YOUR GOAL
Check each line of the entries for "Discovery" and report the ones that have it.

DATA

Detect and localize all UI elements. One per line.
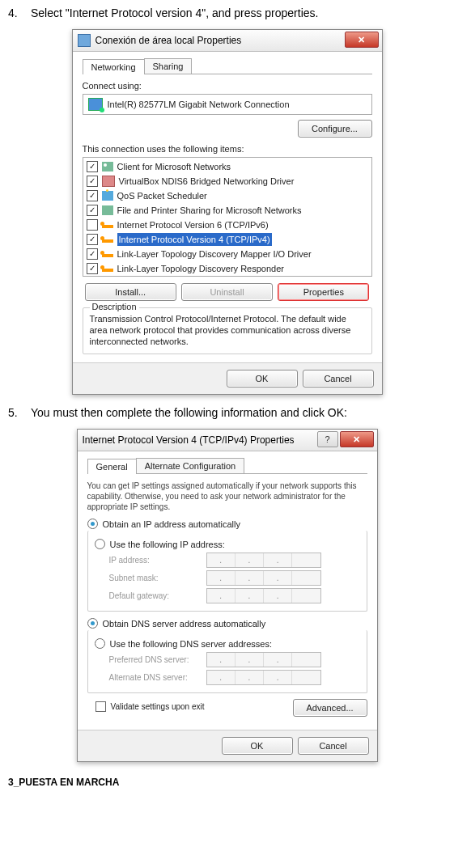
- checkbox-icon[interactable]: ✓: [87, 161, 98, 172]
- subnet-mask-row: Subnet mask:...: [109, 570, 360, 586]
- tab-sharing[interactable]: Sharing: [144, 58, 193, 74]
- window-icon: [78, 34, 91, 47]
- proto-icon: [102, 254, 113, 257]
- step-number: 4.: [8, 6, 31, 19]
- close-icon: ✕: [353, 434, 360, 445]
- ip-address-row: IP address:...: [109, 553, 360, 568]
- subnet-mask-input[interactable]: ...: [206, 570, 321, 586]
- radio-icon: [95, 539, 105, 549]
- dialog-footer: OK Cancel: [78, 730, 377, 761]
- window-title: Internet Protocol Version 4 (TCP/IPv4) P…: [83, 434, 295, 446]
- tab-general[interactable]: General: [87, 459, 137, 474]
- install-button[interactable]: Install...: [85, 283, 176, 301]
- item-label: Internet Protocol Version 4 (TCP/IPv4): [117, 233, 272, 246]
- properties-button[interactable]: Properties: [278, 283, 369, 301]
- titlebar: Conexión de área local Properties ✕: [73, 30, 382, 52]
- connect-using-label: Connect using:: [83, 81, 372, 91]
- gateway-input[interactable]: ...: [206, 588, 321, 603]
- list-item[interactable]: ✓Link-Layer Topology Discovery Responder: [83, 261, 371, 276]
- checkbox-icon: [95, 701, 106, 712]
- share-icon: [102, 205, 113, 215]
- tab-networking[interactable]: Networking: [83, 59, 145, 74]
- dialog-footer: OK Cancel: [73, 362, 382, 394]
- preferred-dns-input[interactable]: ...: [206, 652, 321, 667]
- alternate-dns-input[interactable]: ...: [206, 670, 321, 685]
- proto-icon: [102, 239, 113, 243]
- configure-button[interactable]: Configure...: [298, 120, 372, 138]
- step-number: 5.: [8, 406, 31, 419]
- description-text: Transmission Control Protocol/Internet P…: [90, 313, 365, 347]
- list-item[interactable]: ✓Link-Layer Topology Discovery Mapper I/…: [83, 247, 371, 261]
- item-label: Client for Microsoft Networks: [117, 160, 231, 173]
- tab-alternate[interactable]: Alternate Configuration: [136, 458, 245, 473]
- item-label: Link-Layer Topology Discovery Mapper I/O…: [117, 248, 312, 260]
- list-item[interactable]: ✓VirtualBox NDIS6 Bridged Networking Dri…: [83, 174, 371, 188]
- radio-icon: [95, 638, 105, 649]
- radio-use-dns[interactable]: Use the following DNS server addresses:: [95, 638, 360, 649]
- uninstall-button: Uninstall: [181, 283, 273, 301]
- help-icon: ?: [325, 434, 329, 444]
- ok-button[interactable]: OK: [222, 737, 293, 755]
- item-label: Link-Layer Topology Discovery Responder: [117, 262, 284, 275]
- checkbox-icon[interactable]: ✓: [87, 190, 98, 201]
- close-button[interactable]: ✕: [340, 431, 374, 447]
- radio-obtain-dns-auto[interactable]: Obtain DNS server address automatically: [87, 618, 367, 629]
- step-5: 5. You must then complete the following …: [8, 406, 446, 419]
- adapter-name: Intel(R) 82577LM Gigabit Network Connect…: [108, 100, 290, 109]
- tab-strip: General Alternate Configuration: [87, 458, 367, 474]
- radio-icon: [87, 618, 98, 629]
- checkbox-icon[interactable]: [87, 219, 98, 231]
- intro-text: You can get IP settings assigned automat…: [87, 481, 367, 512]
- checkbox-icon[interactable]: ✓: [87, 176, 98, 187]
- advanced-button[interactable]: Advanced...: [293, 699, 367, 717]
- step-4: 4. Select "Internet Protocol version 4",…: [8, 6, 446, 19]
- ipv4-properties-dialog: Internet Protocol Version 4 (TCP/IPv4) P…: [77, 429, 378, 762]
- list-item[interactable]: ✓Client for Microsoft Networks: [83, 159, 371, 174]
- list-item[interactable]: ✓QoS Packet Scheduler: [83, 188, 371, 203]
- ok-button[interactable]: OK: [227, 370, 298, 387]
- list-item[interactable]: ✓File and Printer Sharing for Microsoft …: [83, 203, 371, 218]
- radio-use-ip[interactable]: Use the following IP address:: [95, 539, 360, 549]
- tab-strip: Networking Sharing: [83, 58, 372, 74]
- checkbox-icon[interactable]: ✓: [87, 263, 98, 274]
- item-label: VirtualBox NDIS6 Bridged Networking Driv…: [119, 175, 295, 188]
- item-label: Internet Protocol Version 6 (TCP/IPv6): [117, 218, 269, 231]
- adapter-box[interactable]: Intel(R) 82577LM Gigabit Network Connect…: [83, 94, 372, 115]
- vbox-icon: [102, 176, 115, 187]
- radio-obtain-ip-auto[interactable]: Obtain an IP address automatically: [87, 519, 367, 529]
- items-list[interactable]: ✓Client for Microsoft Networks✓VirtualBo…: [83, 157, 372, 277]
- window-title: Conexión de área local Properties: [95, 35, 242, 46]
- adapter-icon: [88, 98, 103, 111]
- step-text: You must then complete the following inf…: [31, 406, 446, 419]
- step-text: Select "Internet Protocol version 4", an…: [31, 6, 446, 19]
- close-icon: ✕: [358, 35, 365, 45]
- titlebar: Internet Protocol Version 4 (TCP/IPv4) P…: [78, 430, 377, 451]
- description-label: Description: [90, 302, 139, 311]
- item-label: QoS Packet Scheduler: [117, 189, 207, 202]
- checkbox-icon[interactable]: ✓: [87, 205, 98, 216]
- ip-address-input[interactable]: ...: [206, 553, 321, 568]
- preferred-dns-row: Preferred DNS server:...: [109, 652, 360, 667]
- close-button[interactable]: ✕: [345, 32, 379, 48]
- qos-icon: [102, 191, 113, 201]
- checkbox-icon[interactable]: ✓: [87, 248, 98, 260]
- page-footer: 3_PUESTA EN MARCHA: [8, 777, 446, 788]
- list-item[interactable]: ✓Internet Protocol Version 4 (TCP/IPv4): [83, 232, 371, 247]
- item-label: File and Printer Sharing for Microsoft N…: [117, 204, 302, 217]
- radio-icon: [87, 519, 98, 529]
- help-button[interactable]: ?: [317, 431, 338, 447]
- items-label: This connection uses the following items…: [83, 144, 372, 154]
- description-group: Description Transmission Control Protoco…: [83, 307, 372, 354]
- gateway-row: Default gateway:...: [109, 588, 360, 603]
- cancel-button[interactable]: Cancel: [298, 737, 369, 755]
- list-item[interactable]: Internet Protocol Version 6 (TCP/IPv6): [83, 218, 371, 232]
- cancel-button[interactable]: Cancel: [303, 370, 374, 387]
- alternate-dns-row: Alternate DNS server:...: [109, 670, 360, 685]
- checkbox-icon[interactable]: ✓: [87, 234, 98, 245]
- client-icon: [102, 162, 113, 171]
- proto-icon: [102, 225, 113, 228]
- connection-properties-dialog: Conexión de área local Properties ✕ Netw…: [72, 29, 383, 395]
- proto-icon: [102, 269, 113, 272]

EXERCISE OUTPUT
- list-item[interactable]: ✓Link-Layer Topology Discovery Responder: [83, 261, 371, 276]
- list-item[interactable]: ✓Link-Layer Topology Discovery Mapper I/…: [83, 247, 371, 261]
- item-label: Link-Layer Topology Discovery Mapper I/O…: [117, 248, 312, 260]
- item-label: Link-Layer Topology Discovery Responder: [117, 262, 284, 275]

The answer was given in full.